PHOTO by DON ANDERS
Mayor Susan Narvaiz and Don Nyland, Area Engineer for the Texas Department of Transportation, flip the switch to activate the synchronized traffic signal system across the City of San Marcos. L-R are Sabas Avila, Interim Director of Capital Improvements, Robert Stuard, Deputy District Engineer, Austin District, Don Nyland, Mayor Narvaiz, Council Member Fred Terry, Assistant City Manager Laurie Anderson and City Manager Rick Menchaca.
From the city of San Marcos
San Marcos motorists are discovering that driving across town is smoother sailing with the completion of the traffic signal synchronization project.
Mayor Susan Narvaiz Tuesday flipped a ceremonial switch activating the city’s synchronized traffic signal system and taking over controls from the Texas Department of Transportation.
The city of San Marcos has taken control of the operation of 49 traffic lights throughout San Marcos—now interconnected, computer controlled, and synchronized to help mobility. Until now, the Texas Department of Transportation maintained and operated 44 of the city’s 50 signals.
“San Marcos has a daytime population that exceeds 80,000 people—with students commuting to Texas State University, as one of the top tourist destinations in the state and as the gateway to the Texas Hill Country,” said Mayor Narvaiz. “Our citizens and our visitors welcome this project as a way to ease traffic congestion in our city.”
The traffic signal project began with the approval of an agreement with TxDOT to share the cost of the $2.2 million project in 2002. Design also started in 2002 and construction in 2006. The cost to the City was $1.2 million. Annual cost to operate the system is estimated at $150,000.
Officials estimate that the synchronized signals will cut 20% off travel time across town, reducing fuel costs and emissions.
The project has involved reconstructing about 15 percent of the traffic signals and upgrading the rest. Video detectors at intersections are used to spot the presence of vehicles. Additionally, countdown-pedestrian signal heads were installed to improve pedestrian safety at high pedestrian traffic locations in the downtown and university areas.

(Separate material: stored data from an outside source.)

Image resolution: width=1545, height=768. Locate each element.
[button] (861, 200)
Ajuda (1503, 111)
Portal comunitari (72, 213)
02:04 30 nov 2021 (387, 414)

A radio network links each traffic signal to a central computer at the City Hall complex. Information is continually transmitted to the computer to keep all of the traffic signals in synchronization. From the computer, city staff can monitor, evaluate, upload, and download traffic signal timing and coordination plans.

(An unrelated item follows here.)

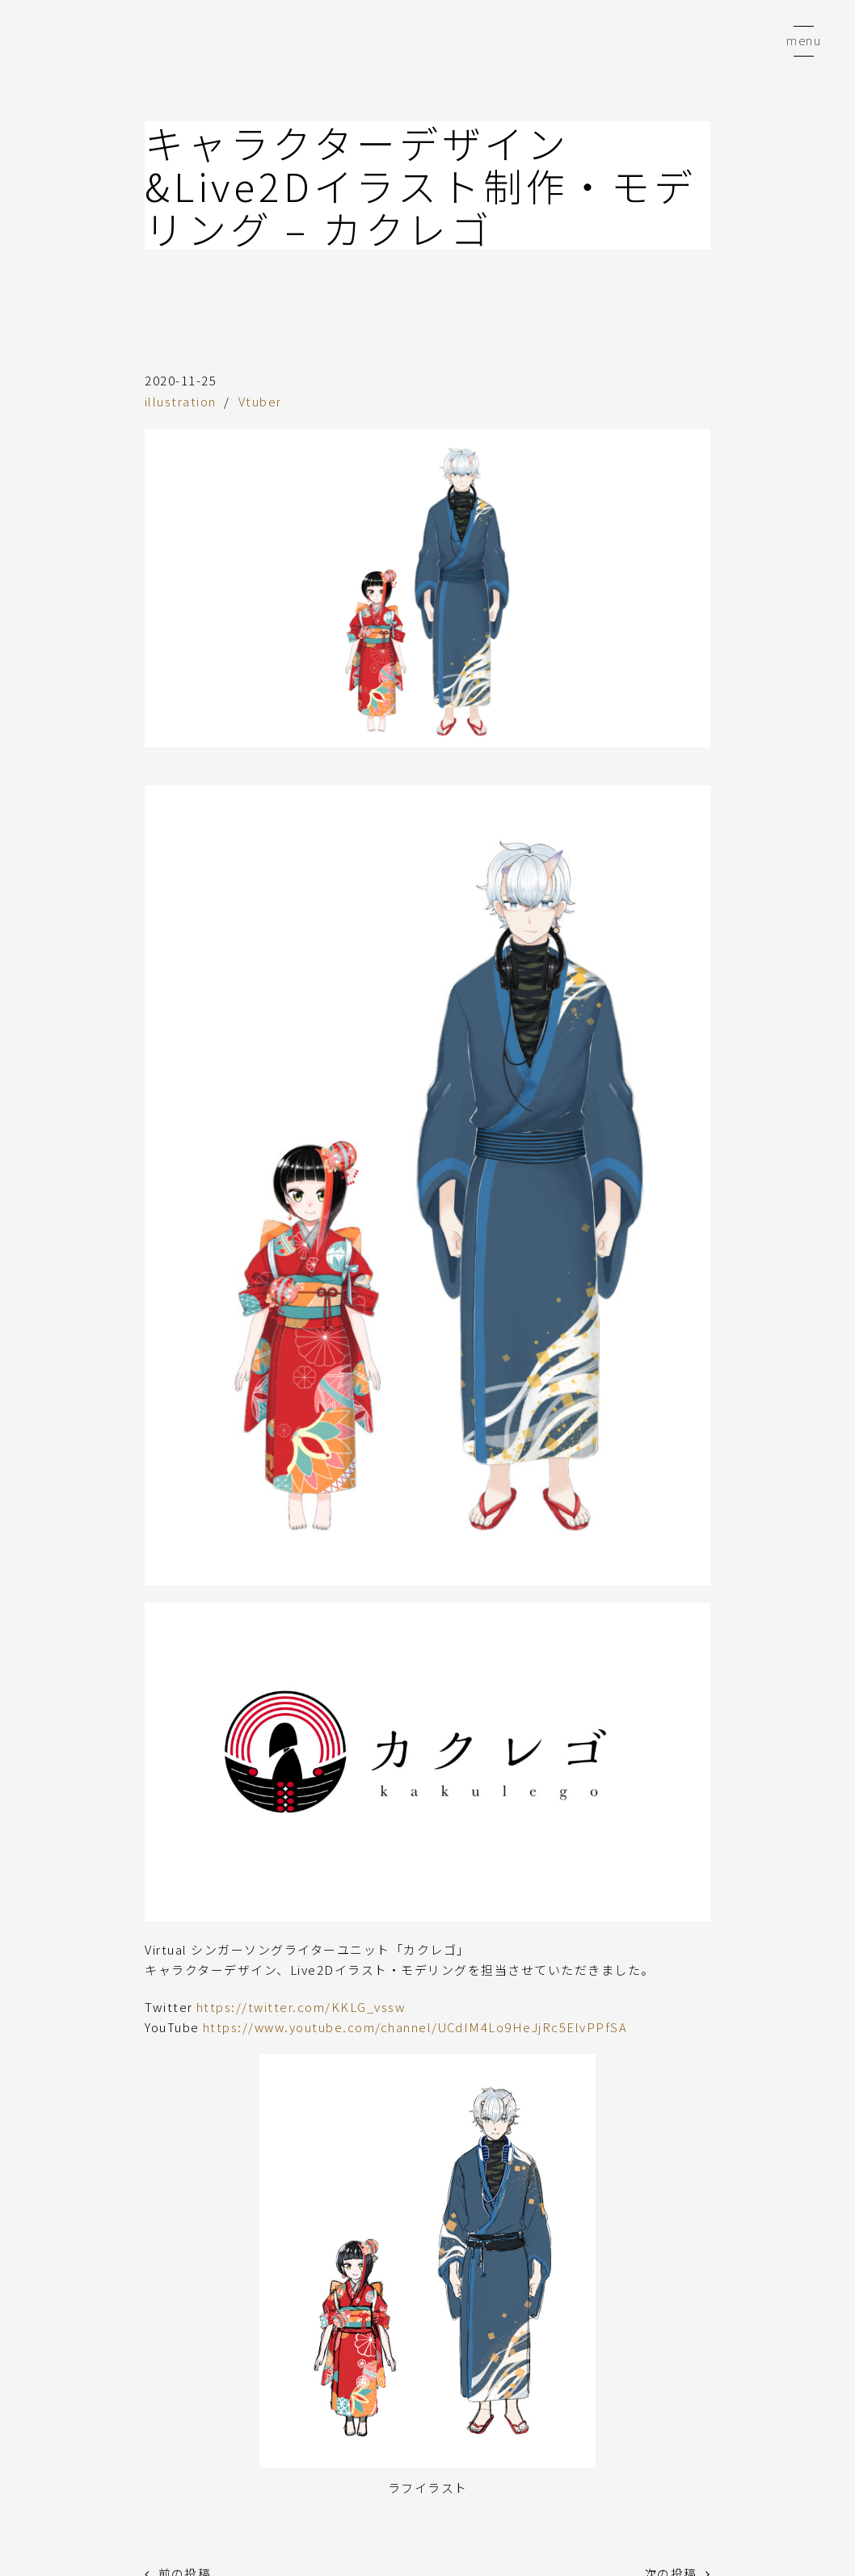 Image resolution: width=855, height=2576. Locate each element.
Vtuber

With the exception of Interstate 35 at State Highway 80 and Interstate 35 at Wonder World Drive, all the traffic signals in the San Marcos city limits are now maintained by the City’s Public Services Department Transportation Division. To report problems or issues, residents may call 393-8036.

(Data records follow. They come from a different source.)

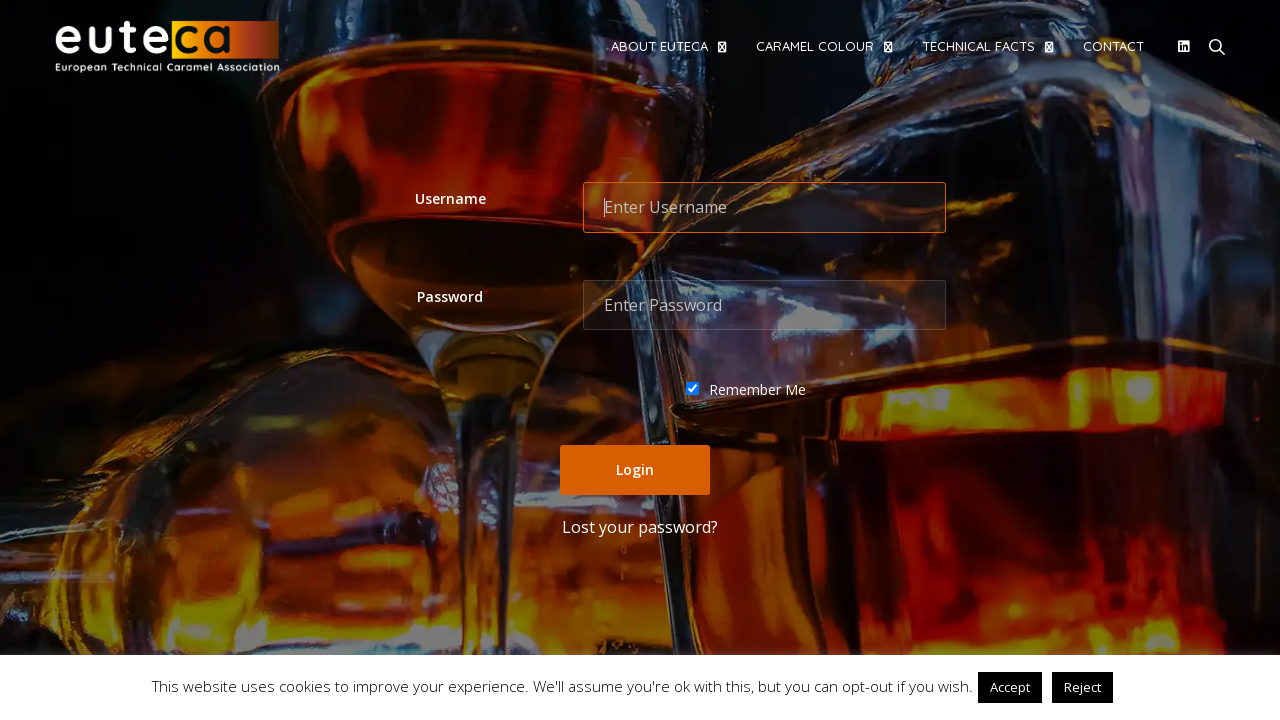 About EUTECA (659, 46)
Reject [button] (1082, 687)
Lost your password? (640, 527)
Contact (1113, 46)
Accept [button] (1010, 687)
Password (453, 296)
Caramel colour (815, 46)
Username (453, 198)
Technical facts (978, 46) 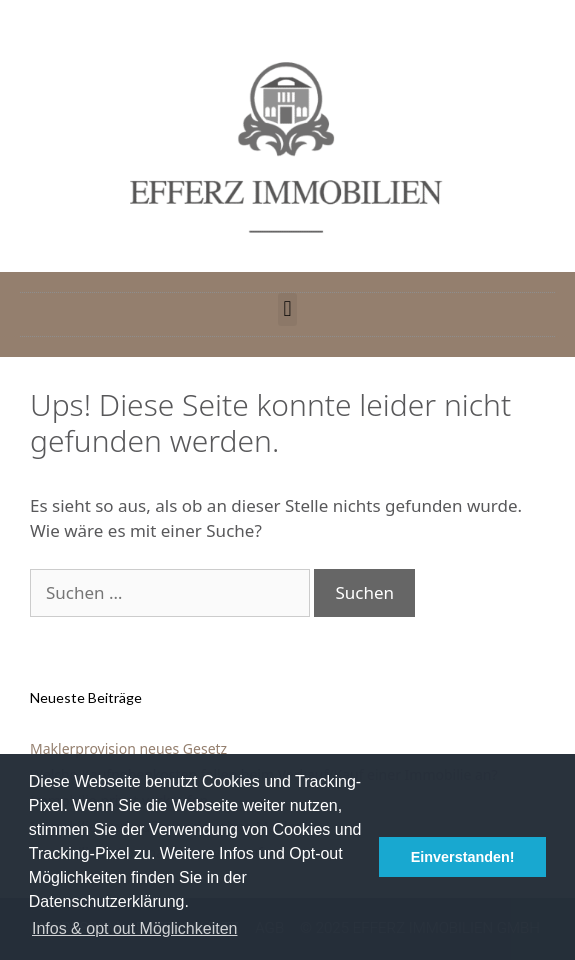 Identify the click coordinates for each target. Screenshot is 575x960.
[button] (287, 309)
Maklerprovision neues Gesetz (128, 748)
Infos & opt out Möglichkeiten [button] (134, 928)
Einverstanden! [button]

Under the agreement with TxDOT, the city will be reimbursed for maintenance of four major signals at I-35 intersections at Guadalupe (Loop 82), Aquarena Springs (Loop 82), Highway 80, and Center Point Road.
“The signals will improve traffic flow and reduce delays on existing city streets,” said Sabas Avila, Interim Director of Capital Improvements. “By improving efficiencies at existing intersections, we can delay additional dollars to widen streets and add more lanes.”
In the next month, TxDOT will begin installing a new traffic signal at Ranch Road 12 (E. Hopkins) and Cheatham Street and reconstructing traffic signals on Hopkins at CM Allen, Edward Gary, and IH 35 and State Highway 80 under another contract.
The city will also maintain these signals.